- Instructions to follow:
Gather each line of the entries below that includes "Dòng".

- Dataset records:
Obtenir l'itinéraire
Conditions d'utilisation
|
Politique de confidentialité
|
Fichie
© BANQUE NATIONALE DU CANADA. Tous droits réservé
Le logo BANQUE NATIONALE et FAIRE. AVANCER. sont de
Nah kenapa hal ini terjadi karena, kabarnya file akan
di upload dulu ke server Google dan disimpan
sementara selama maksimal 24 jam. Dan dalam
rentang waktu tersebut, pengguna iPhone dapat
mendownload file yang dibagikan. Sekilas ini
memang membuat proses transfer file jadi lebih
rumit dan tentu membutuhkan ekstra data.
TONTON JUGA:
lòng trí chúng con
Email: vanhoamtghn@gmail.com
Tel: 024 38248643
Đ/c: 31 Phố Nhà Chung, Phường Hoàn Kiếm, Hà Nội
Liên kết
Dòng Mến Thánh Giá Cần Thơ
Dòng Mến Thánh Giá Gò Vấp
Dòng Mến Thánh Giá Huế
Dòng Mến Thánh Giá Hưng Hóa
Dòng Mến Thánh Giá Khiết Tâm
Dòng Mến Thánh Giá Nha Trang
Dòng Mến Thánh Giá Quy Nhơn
--
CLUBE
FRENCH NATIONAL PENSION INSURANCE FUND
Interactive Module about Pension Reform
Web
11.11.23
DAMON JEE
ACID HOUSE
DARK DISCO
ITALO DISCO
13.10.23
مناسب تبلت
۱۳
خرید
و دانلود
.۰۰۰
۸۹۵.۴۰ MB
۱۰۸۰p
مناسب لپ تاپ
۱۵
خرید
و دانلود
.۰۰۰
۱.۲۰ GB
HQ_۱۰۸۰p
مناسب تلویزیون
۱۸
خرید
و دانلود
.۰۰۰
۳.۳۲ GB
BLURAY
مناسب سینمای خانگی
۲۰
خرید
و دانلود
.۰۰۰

- Answer to this problem:
Dòng Mến Thánh Giá Cần Thơ
Dòng Mến Thánh Giá Gò Vấp
Dòng Mến Thánh Giá Huế
Dòng Mến Thánh Giá Hưng Hóa
Dòng Mến Thánh Giá Khiết Tâm
Dòng Mến Thánh Giá Nha Trang
Dòng Mến Thánh Giá Quy Nhơn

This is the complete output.